Locus of z is line segment joining z₁ and z₂.

(iii) |z – z₁| + |z – z₂|= k (≠|z₁ – z₂|) locus of z is ellipse.

(iv) |z – z₁| – |z – z₂|= k |z₁ – z₂|.

Locus of z is a straight line joining z₁ and z₂ but does not lie between z₁ and z₂.

(v) |z – z₁| – |z – z₂|= k (≠|z₁ – z₂|).

Locus of z is hyperbola.

(vi) |z – z₁|² + |z – z₂|²= |z₁ – z₂|².

Locus of z is a circle with z₁ and z₂ as extremities of diameter.

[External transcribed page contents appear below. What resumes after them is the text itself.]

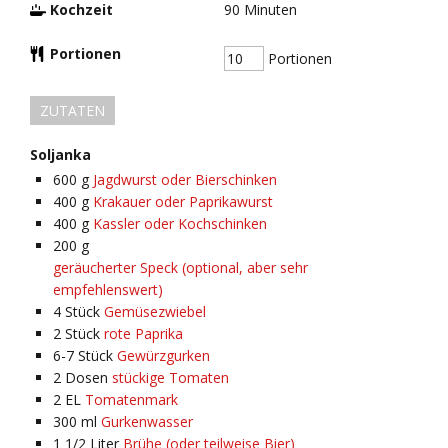
Kochzeit
90
Minuten
Portionen
Portionen
ZUTATEN
Soljanka
600
g
Jagdwurst oder Bierschinken
400
g
Krakauer oder Paprikawurst
400
g
Kassler oder Kochschinken
200
g
geräucherter Speck (optional, aber sehr
empfehlenswert)
4
Stück
Gemüsezwiebel
2
Stück
rote Paprika
6-7
Stück
Gewürzgurken
2
Dosen
stückige Tomaten
2
EL
Tomatenmark
300
ml
Gurkenwasser
1 1/2
Liter
Brühe (oder teilweise Bier)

(vii) |z – z₁| = k |z – z₂|   k ≠ 1.

Locus of z is a circle.

(viii) $$\arg \left( \frac{z-{{z}_{1}}}{z-{{z}_{2}}} \right)=\alpha \,(fixed)$$.
Locus of z is segment of circle

(ix) $$\arg \left( \frac{z-{{z}_{1}}}{z-{{z}_{2}}} \right)=0\,(or)\pi$$.

Then locus of z is straight line through z₁, z₂.

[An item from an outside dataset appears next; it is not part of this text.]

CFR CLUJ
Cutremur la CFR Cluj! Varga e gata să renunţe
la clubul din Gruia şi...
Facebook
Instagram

If z₁, z₂, z₃ are vertices of a triangle ABC then its orthocenter is $$=\frac{(a\sec A){{z}_{1}}+(b\sec B){{z}_{2}}+(c\sec C){{z}_{3}}}{a\sec A+b\sec B+c\sec C}$$.

The circumcenter of with z₁, z₂, z₃ as vertices of triangle is $$z=\frac{\sum{{{z}_{1}}\overline{{{z}_{1}}}({{z}_{2}}-{{z}_{3}})}}{\sum{\overline{{{z}_{1}}}({{z}_{2}}-{{z}_{3}})}}$$.

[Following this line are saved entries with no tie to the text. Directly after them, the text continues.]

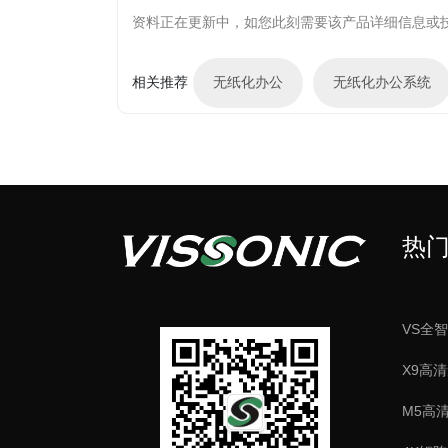
资料正在更新中，如您此刻需要该产品详细信息或
相关推荐
无纸化办公
无纸化办公系统
会议引导
将根据会议管理系统设定好主持
热
速了解会议流程安排。
VS全
屏幕同步
15.6英寸模块式鹅颈无纸化带彩屏铭牌会议系
X9高
个人画面同步至所有会议终端或大屏
技术支持高码率视频文件，降低
M5高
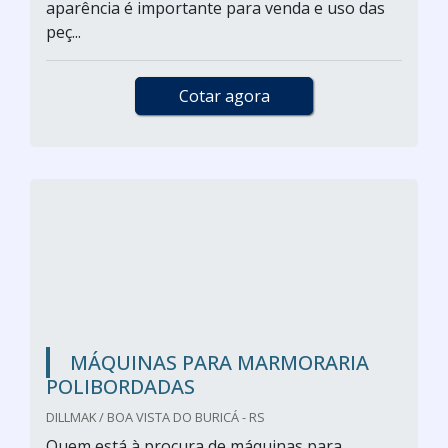
aparência é importante para venda e uso das
peç...
Cotar agora
MÁQUINAS PARA MARMORARIA
POLIBORDADAS
DILLMAK / BOA VISTA DO BURICÁ - RS
Quem está à procura de máquinas para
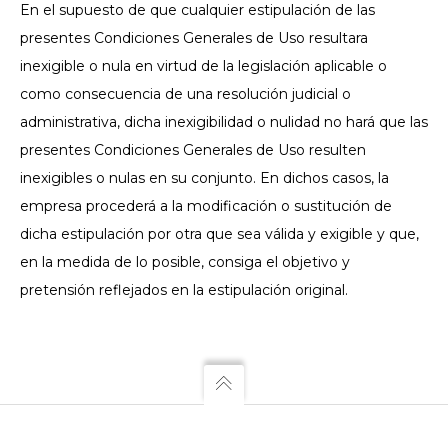
En el supuesto de que cualquier estipulación de las
presentes Condiciones Generales de Uso resultara
inexigible o nula en virtud de la legislación aplicable o
como consecuencia de una resolución judicial o
administrativa, dicha inexigibilidad o nulidad no hará que las
presentes Condiciones Generales de Uso resulten
inexigibles o nulas en su conjunto. En dichos casos, la
empresa procederá a la modificación o sustitución de
dicha estipulación por otra que sea válida y exigible y que,
en la medida de lo posible, consiga el objetivo y
pretensión reflejados en la estipulación original.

Orthocenter will be $$z=\frac{\sum{{{z}^{2}}_{1}(\overline{{{z}_{2}}}-\overline{{{z}_{3}}})}+\sum{{{z}_{1}}^{2}({{z}_{2}}-{{z}_{3}})}}{\sum{({{z}_{1}}\overline{{{z}_{2}}}-\overline{{{z}_{1}}}{{z}_{2}})}}$$.

If z₁, z₂, z₃ are vertices of a triangle, if the triangle is equilateral then $$\frac{1}{{{z}_{2}}-{{z}_{3}}}+\frac{1}{{{z}_{3}}-{{z}_{1}}}+\frac{1}{{{z}_{1}}-{{z}_{2}}}=0$$.

$${{z}^{2}}_{1}+{{z}_{2}}^{2}+{{z}_{3}}^{3}={{z}_{1}}{{z}_{2}}+{{z}_{2}}{{z}_{3}}+{{z}_{3}}{{z}_{1}}$$.

Let zₒ be circumcentre then $${{z}^{2}}_{1}+{{z}_{2}}^{2}+{{z}_{3}}^{3}=3{{z}^{2}}_{0}$$.